Can you afford not to be investing in eMarketing?

By Carl Engelmarc, Director, Refreshed Wellbeing

Let’s face it, it’s not easy being in pharmaceutical sales and marketing these days. Limited access to healthcare professionals (HCPs) means diminishing sales force returns. Print advertising is becoming less effective. Other traditional marketing tactics like congresses, meetings and continuing medical education (CME) are increasingly challenged by regulatory bodies. Continual growth in patients’ internet use means they have a stronger share of voice in their own care than ever before. Doctors are spending more and more time looking for clinical information online and out of practice hours. I could go on and on…

Data suggests that in recent years there’s been a massive shift from traditional marketing to digital marketing in the pharma industry. In all, pharmaceutical companies boosted their measured spending on internet media by 36% to $137 million in 2008, according to TNS Media Intelligence.

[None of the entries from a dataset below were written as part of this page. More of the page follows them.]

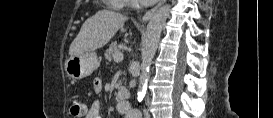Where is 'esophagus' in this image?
I'll use <instances>...</instances> for the list:
<instances>
[{"mask_svg": "<svg viewBox=\"0 0 273 118\" xmlns=\"http://www.w3.org/2000/svg\"><path fill=\"white\" fill-rule=\"evenodd\" d=\"M166 0H160L159 3L153 7L152 9H150L149 11H147L144 16L142 17V22H147L155 13V11L165 2Z\"/></svg>", "mask_w": 273, "mask_h": 118, "instance_id": "obj_1", "label": "esophagus"}]
</instances>
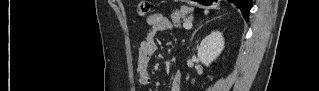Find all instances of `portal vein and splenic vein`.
Here are the masks:
<instances>
[{
  "label": "portal vein and splenic vein",
  "instance_id": "portal-vein-and-splenic-vein-1",
  "mask_svg": "<svg viewBox=\"0 0 319 91\" xmlns=\"http://www.w3.org/2000/svg\"><path fill=\"white\" fill-rule=\"evenodd\" d=\"M183 27L185 29H191L192 28V22L191 21H187L183 24Z\"/></svg>",
  "mask_w": 319,
  "mask_h": 91
}]
</instances>
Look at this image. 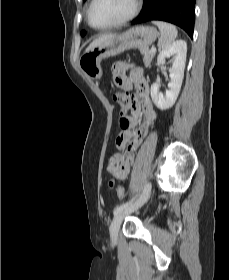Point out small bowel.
I'll return each mask as SVG.
<instances>
[{
  "mask_svg": "<svg viewBox=\"0 0 229 280\" xmlns=\"http://www.w3.org/2000/svg\"><path fill=\"white\" fill-rule=\"evenodd\" d=\"M127 66L115 65L112 68L111 76L113 81L121 88L130 89L132 84L135 85L136 91L129 98L128 104H122L119 97L123 94L116 93L113 95L122 108L121 114L127 115V110L130 109L131 115L128 116L131 125L128 129H122L116 138V146L119 149L129 147V161L133 162V154L140 146L149 127L157 118V113L154 110L153 103L150 98V86L148 80L140 72H135L131 78L126 75ZM143 115L144 119L138 122V116ZM137 125L135 128H133ZM110 174L119 180H125L128 177V172H114Z\"/></svg>",
  "mask_w": 229,
  "mask_h": 280,
  "instance_id": "small-bowel-1",
  "label": "small bowel"
}]
</instances>
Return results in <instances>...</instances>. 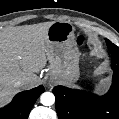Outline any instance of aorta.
Segmentation results:
<instances>
[{
  "label": "aorta",
  "instance_id": "762f6f07",
  "mask_svg": "<svg viewBox=\"0 0 119 119\" xmlns=\"http://www.w3.org/2000/svg\"><path fill=\"white\" fill-rule=\"evenodd\" d=\"M40 101L45 106H51L55 102V96L51 92H44L40 97Z\"/></svg>",
  "mask_w": 119,
  "mask_h": 119
}]
</instances>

Faced with delivering sales targets, business and brand objectives against a backdrop of outdated and failing sales and marketing processes, models and increasing regulation, pharma marketers need to develop a powerful eMarketing strategy and toolkit to enhance dialogue with key audiences and turn obstacles into opportunities.

The regulatory shadow

One of the fundamental issues in Europe is the lack of guidance from regulators on what can and can’t be done online. In the UK, the Association of the British Pharmaceutical Industry (ABPI) and the Prescription Medicines Code of Practice Authority (PMCPA) are taking a wait-and-see approach, penalising those companies that overstep the mark. Under this context, the hesitancy amongst pharma companies to adopt eMarketing strategies is understandable.

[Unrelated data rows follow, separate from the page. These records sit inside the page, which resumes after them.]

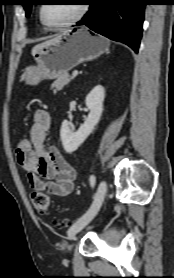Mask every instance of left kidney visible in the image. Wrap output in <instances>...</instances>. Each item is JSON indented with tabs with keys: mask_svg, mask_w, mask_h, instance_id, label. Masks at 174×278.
<instances>
[{
	"mask_svg": "<svg viewBox=\"0 0 174 278\" xmlns=\"http://www.w3.org/2000/svg\"><path fill=\"white\" fill-rule=\"evenodd\" d=\"M105 90L101 85L95 86L85 99L86 106L90 110L88 117L80 128L73 132L67 120L62 122L60 137L66 152L72 153L87 139L98 124L102 112Z\"/></svg>",
	"mask_w": 174,
	"mask_h": 278,
	"instance_id": "obj_1",
	"label": "left kidney"
}]
</instances>
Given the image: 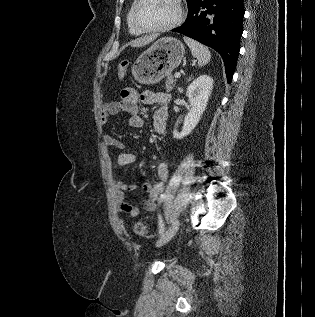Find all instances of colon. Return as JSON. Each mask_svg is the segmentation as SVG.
<instances>
[{
    "label": "colon",
    "mask_w": 315,
    "mask_h": 317,
    "mask_svg": "<svg viewBox=\"0 0 315 317\" xmlns=\"http://www.w3.org/2000/svg\"><path fill=\"white\" fill-rule=\"evenodd\" d=\"M129 66V62L127 60H124L122 62L119 63L118 67H117V75L119 79H122L128 69ZM134 232L138 235V236H145L146 235V227L143 223L141 222H137L134 225Z\"/></svg>",
    "instance_id": "5ec220e1"
}]
</instances>
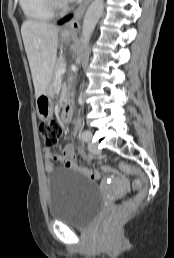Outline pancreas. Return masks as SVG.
Returning a JSON list of instances; mask_svg holds the SVG:
<instances>
[{
    "label": "pancreas",
    "instance_id": "pancreas-1",
    "mask_svg": "<svg viewBox=\"0 0 174 258\" xmlns=\"http://www.w3.org/2000/svg\"><path fill=\"white\" fill-rule=\"evenodd\" d=\"M65 65H66L65 62L62 61V60L58 61V62L56 63V65H55V68H54V71H53V75H52L51 88H50V92H51L52 95H53V93H54V89H53L54 82H55L56 77H57V76H56V73H57V71H58L59 69L65 67Z\"/></svg>",
    "mask_w": 174,
    "mask_h": 258
}]
</instances>
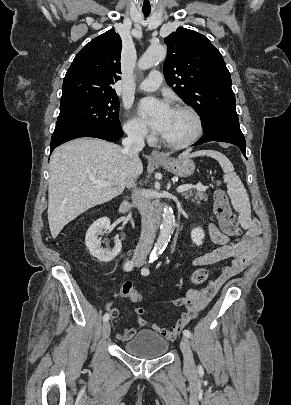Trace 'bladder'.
Here are the masks:
<instances>
[{
	"mask_svg": "<svg viewBox=\"0 0 291 405\" xmlns=\"http://www.w3.org/2000/svg\"><path fill=\"white\" fill-rule=\"evenodd\" d=\"M168 347V341L162 335L145 329L127 340L123 344L122 349L134 357L155 359L162 357L167 352Z\"/></svg>",
	"mask_w": 291,
	"mask_h": 405,
	"instance_id": "obj_1",
	"label": "bladder"
}]
</instances>
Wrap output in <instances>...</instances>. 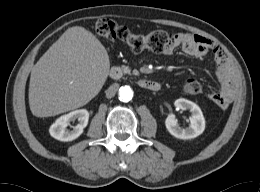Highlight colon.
Here are the masks:
<instances>
[{"label": "colon", "instance_id": "obj_1", "mask_svg": "<svg viewBox=\"0 0 260 192\" xmlns=\"http://www.w3.org/2000/svg\"><path fill=\"white\" fill-rule=\"evenodd\" d=\"M95 30L101 38L106 40H120L134 51L148 49L161 52L170 46L176 38V34L166 30H155L147 34H136L127 27L109 18L99 19L96 22ZM183 91L190 95L198 94L201 92V85L197 80L189 79L185 82Z\"/></svg>", "mask_w": 260, "mask_h": 192}]
</instances>
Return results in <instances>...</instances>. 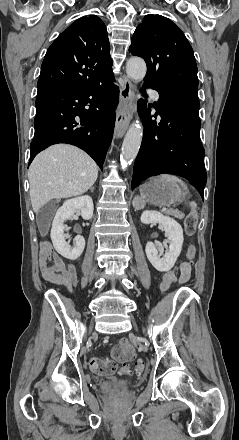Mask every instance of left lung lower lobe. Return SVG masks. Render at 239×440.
I'll use <instances>...</instances> for the list:
<instances>
[{
	"instance_id": "obj_1",
	"label": "left lung lower lobe",
	"mask_w": 239,
	"mask_h": 440,
	"mask_svg": "<svg viewBox=\"0 0 239 440\" xmlns=\"http://www.w3.org/2000/svg\"><path fill=\"white\" fill-rule=\"evenodd\" d=\"M159 93L154 108L161 116L160 123L151 120L145 100L138 102V111L144 121L142 144L135 160L132 188L141 180L162 173L182 176L192 182L201 197L206 185L204 148L200 140L198 87L171 85L160 87L145 81ZM144 93V89H141ZM146 96V94H144Z\"/></svg>"
}]
</instances>
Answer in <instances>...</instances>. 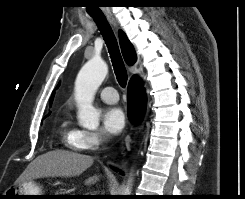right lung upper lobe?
Masks as SVG:
<instances>
[{
    "instance_id": "obj_1",
    "label": "right lung upper lobe",
    "mask_w": 245,
    "mask_h": 199,
    "mask_svg": "<svg viewBox=\"0 0 245 199\" xmlns=\"http://www.w3.org/2000/svg\"><path fill=\"white\" fill-rule=\"evenodd\" d=\"M119 40H120V46L122 50V54L124 56V59L128 65H133L136 60V53L134 51V48L130 41L128 40L127 36L123 31H119ZM139 79L135 76L131 81H138ZM54 92L52 93L51 99H50V106L53 101Z\"/></svg>"
}]
</instances>
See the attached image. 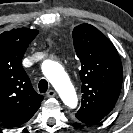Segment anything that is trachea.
<instances>
[{
	"instance_id": "trachea-1",
	"label": "trachea",
	"mask_w": 133,
	"mask_h": 133,
	"mask_svg": "<svg viewBox=\"0 0 133 133\" xmlns=\"http://www.w3.org/2000/svg\"><path fill=\"white\" fill-rule=\"evenodd\" d=\"M38 87L41 93H45L48 90V82L45 79H42L40 80Z\"/></svg>"
}]
</instances>
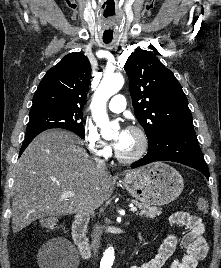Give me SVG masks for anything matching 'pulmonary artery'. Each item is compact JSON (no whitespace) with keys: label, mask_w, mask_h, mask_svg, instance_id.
I'll list each match as a JSON object with an SVG mask.
<instances>
[{"label":"pulmonary artery","mask_w":221,"mask_h":268,"mask_svg":"<svg viewBox=\"0 0 221 268\" xmlns=\"http://www.w3.org/2000/svg\"><path fill=\"white\" fill-rule=\"evenodd\" d=\"M126 107L125 97L121 94L115 95L109 102L108 108L114 113L122 112Z\"/></svg>","instance_id":"e3ab8cb5"}]
</instances>
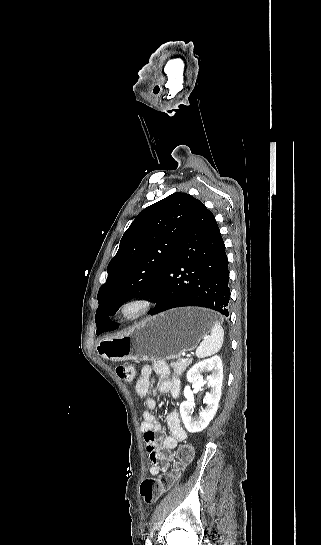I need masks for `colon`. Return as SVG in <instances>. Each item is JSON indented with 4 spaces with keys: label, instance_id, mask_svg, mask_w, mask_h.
<instances>
[{
    "label": "colon",
    "instance_id": "1",
    "mask_svg": "<svg viewBox=\"0 0 321 545\" xmlns=\"http://www.w3.org/2000/svg\"><path fill=\"white\" fill-rule=\"evenodd\" d=\"M116 374L126 382H132L135 376V368L131 364L119 365L115 369ZM177 464L169 473L156 477L145 478L140 485V494L148 505L154 504L173 484L181 467L192 458V449L187 445L179 447L176 452Z\"/></svg>",
    "mask_w": 321,
    "mask_h": 545
}]
</instances>
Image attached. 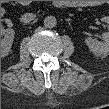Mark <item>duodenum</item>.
Masks as SVG:
<instances>
[{"label":"duodenum","mask_w":109,"mask_h":109,"mask_svg":"<svg viewBox=\"0 0 109 109\" xmlns=\"http://www.w3.org/2000/svg\"><path fill=\"white\" fill-rule=\"evenodd\" d=\"M56 6L69 7V6H73V4L71 2H69V1H57Z\"/></svg>","instance_id":"obj_1"}]
</instances>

Though renowned for risk-averse marketing, the pharma sector is starting to push the ambiguous regulatory boundaries when it comes to eMarketing. A campaign with recent stand out is Boehringer Ingelheim’s (BI) work to promote its RELY study. When the results were presented at the European Society of Cardiology congress in September 2009, BI used tweets from their corporate Twitter account to provide real-time highlights of the study results as they were presented. In the world of European pharmaceutical marketing, this was a daring initiative. How did BI do it without incurring regulatory wrath? All of the content used pre-approved wording taken from press materials, so they were able to avoid the lengthy vetting and legal approvals process that would have otherwise killed the spontaneous nature of the initiative with red tape.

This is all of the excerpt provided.